- ACTIVITY: Could you return every record below exactly as it stands, leaving out the pictures?
◇ ◇ ◇ ◇ ◇
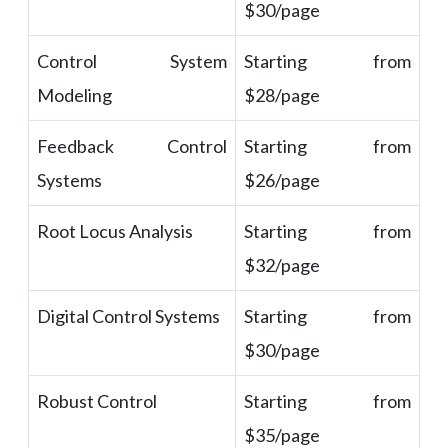
$30/page
Control System
Starting from
Modeling
$28/page
Feedback Control
Starting from
Systems
$26/page
Root Locus Analysis
Starting from
$32/page
Digital Control Systems
Starting from
$30/page
Robust Control
Starting from
$35/page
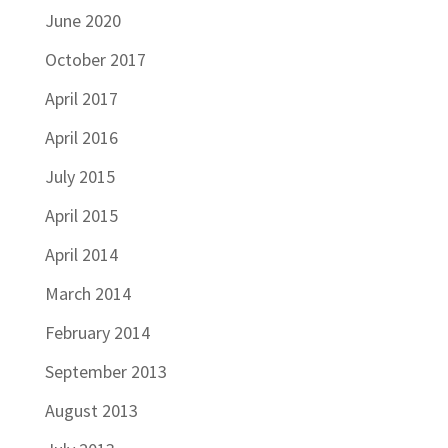
June 2020
October 2017
April 2017
April 2016
July 2015
April 2015
April 2014
March 2014
February 2014
September 2013
August 2013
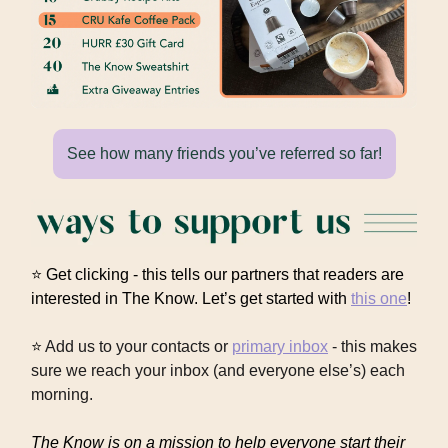
See how many friends you’ve referred so far!
⭐ Get clicking - this tells our partners that readers are
interested in The Know. Let’s get started with
this one
!
⭐
Add us to your contacts or
primary inbox
- this makes
sure we reach your inbox (and everyone else’s) each
morning.
The Know is on a mission to help everyone start their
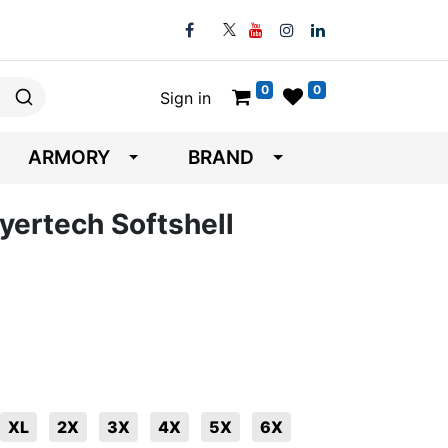
0
0
Sign in
ARMORY
BRAND
yertech Softshell
XL
2X
3X
4X
5X
6X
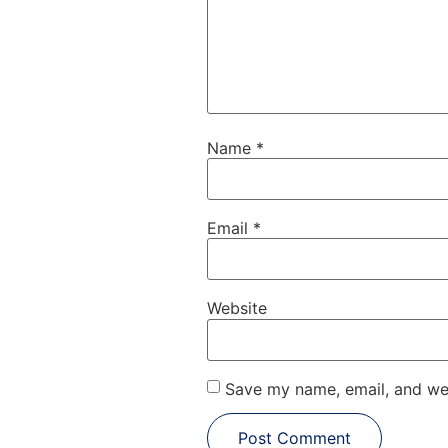
Name
*
Email
*
Website
Save my name, email, and web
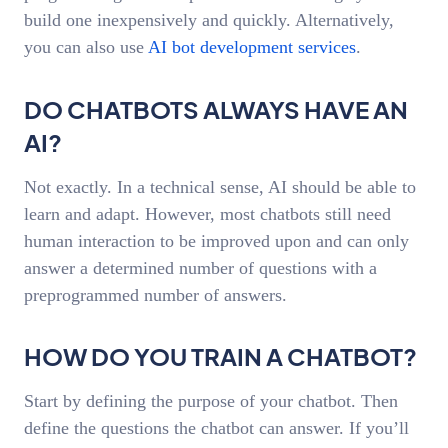
build one inexpensively and quickly. Alternatively,
you can also use
AI bot development services
.
DO CHATBOTS ALWAYS HAVE AN
AI?
Not exactly. In a technical sense, AI should be able to
learn and adapt. However, most chatbots still need
human interaction to be improved upon and can only
answer a determined number of questions with a
preprogrammed number of answers.
HOW DO YOU TRAIN A CHATBOT?
Start by defining the purpose of your chatbot. Then
define the questions the chatbot can answer. If you’ll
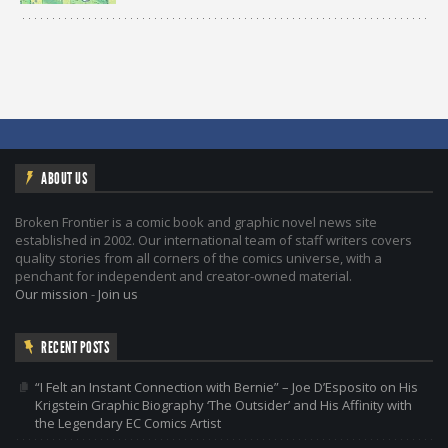
ABOUT US
Broken Frontier is a comic book and graphic novel news site
established in 2002. Our international team of staff writers covers
quality stories from all corners of the comics universe, with a
penchant for independent and creator-owned material.
Our mission
-
Join us
RECENT POSTS
“I Felt an Instant Connection with Bernie” – Joe D’Esposito on His
Krigstein Graphic Biography ‘The Outsider’ and His Affinity with
the Legendary EC Comics Artist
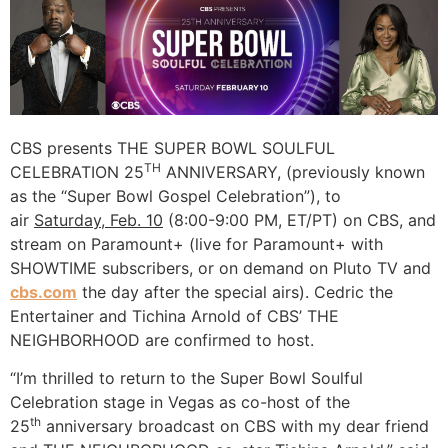
CBS presents THE SUPER BOWL SOULFUL
TH
CELEBRATION 25
ANNIVERSARY, (previously known
as the “Super Bowl Gospel Celebration”), to
air
Saturday, Feb. 10
(8:00-9:00 PM, ET/PT) on CBS, and
stream on Paramount+ (live for Paramount+ with
SHOWTIME subscribers, or on demand on Pluto TV and
cbs.com
the day after the special airs). Cedric the
Entertainer and Tichina Arnold of CBS’ THE
NEIGHBORHOOD are confirmed to host.
“I’m thrilled to return to the Super Bowl Soulful
Celebration stage in Vegas as co-host of the
th
25
anniversary broadcast on CBS with my dear friend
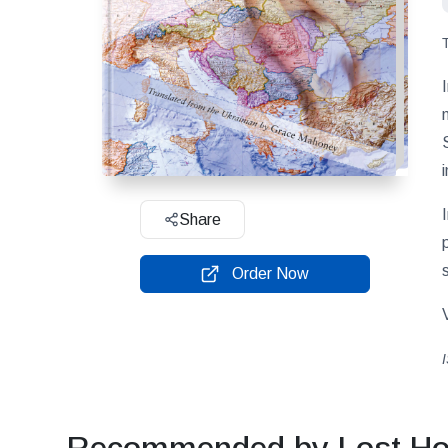
Share
Order Now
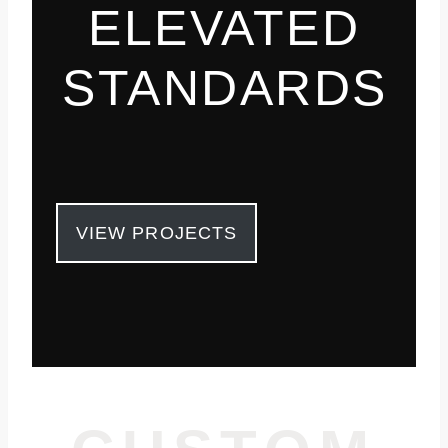
ELEVATED
STANDARDS
VIEW PROJECTS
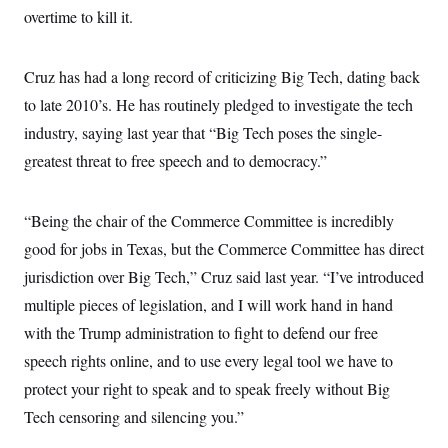
overtime to kill it.
Cruz has had a long record of criticizing Big Tech, dating back
to late 2010’s. He has routinely pledged to investigate the tech
industry, saying last year that “Big Tech poses the single-
greatest threat to free speech and to democracy.”
“Being the chair of the Commerce Committee is incredibly
good for jobs in Texas, but the Commerce Committee has direct
jurisdiction over Big Tech,” Cruz said last year. “I’ve introduced
multiple pieces of legislation, and I will work hand in hand
with the Trump administration to fight to defend our free
speech rights online, and to use every legal tool we have to
protect your right to speak and to speak freely without Big
Tech censoring and silencing you.”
◇ ◇ ◇ ◇ ◇
- EXERCISE RESULT:
$30/page
Control System
Starting from
Modeling
$28/page
Feedback Control
Starting from
Systems
$26/page
Root Locus Analysis
Starting from
$32/page
Digital Control Systems
Starting from
$30/page
Robust Control
Starting from
$35/page
June 2020
October 2017
April 2017
April 2016
July 2015
April 2015
April 2014
March 2014
February 2014
September 2013
August 2013
See how many friends you’ve referred so far!
⭐ Get clicking - this tells our partners that readers are
interested in The Know. Let’s get started with
this one
!
⭐
Add us to your contacts or
primary inbox
- this makes
sure we reach your inbox (and everyone else’s) each
morning.
The Know is on a mission to help everyone start their
0
0
Sign in
ARMORY
BRAND
yertech Softshell
XL
2X
3X
4X
5X
6X
Name
*
Email
*
Website
Save my name, email, and web
build one inexpensively and quickly. Alternatively,
you can also use
AI bot development services
.
DO CHATBOTS ALWAYS HAVE AN
AI?
Not exactly. In a technical sense, AI should be able to
learn and adapt. However, most chatbots still need
human interaction to be improved upon and can only
answer a determined number of questions with a
preprogrammed number of answers.
HOW DO YOU TRAIN A CHATBOT?
Start by defining the purpose of your chatbot. Then
define the questions the chatbot can answer. If you’ll
ABOUT US
Broken Frontier is a comic book and graphic novel news site
established in 2002. Our international team of staff writers covers
quality stories from all corners of the comics universe, with a
penchant for independent and creator-owned material.
Our mission
-
Join us
RECENT POSTS
“I Felt an Instant Connection with Bernie” – Joe D’Esposito on His
Krigstein Graphic Biography ‘The Outsider’ and His Affinity with
the Legendary EC Comics Artist
CBS presents THE SUPER BOWL SOULFUL
TH
CELEBRATION 25
ANNIVERSARY, (previously known
as the “Super Bowl Gospel Celebration”), to
air
Saturday, Feb. 10
(8:00-9:00 PM, ET/PT) on CBS, and
stream on Paramount+ (live for Paramount+ with
SHOWTIME subscribers, or on demand on Pluto TV and
cbs.com
the day after the special airs). Cedric the
Entertainer and Tichina Arnold of CBS’ THE
NEIGHBORHOOD are confirmed to host.
“I’m thrilled to return to the Super Bowl Soulful
Celebration stage in Vegas as co-host of the
th
25
anniversary broadcast on CBS with my dear friend
Share
Order Now
ELEVATED
STANDARDS
VIEW PROJECTS
overtime to kill it.
Cruz has had a long record of criticizing Big Tech, dating back
to late 2010’s. He has routinely pledged to investigate the tech
industry, saying last year that “Big Tech poses the single-
greatest threat to free speech and to democracy.”
“Being the chair of the Commerce Committee is incredibly
good for jobs in Texas, but the Commerce Committee has direct
jurisdiction over Big Tech,” Cruz said last year. “I’ve introduced
multiple pieces of legislation, and I will work hand in hand
with the Trump administration to fight to defend our free
speech rights online, and to use every legal tool we have to
protect your right to speak and to speak freely without Big
Tech censoring and silencing you.”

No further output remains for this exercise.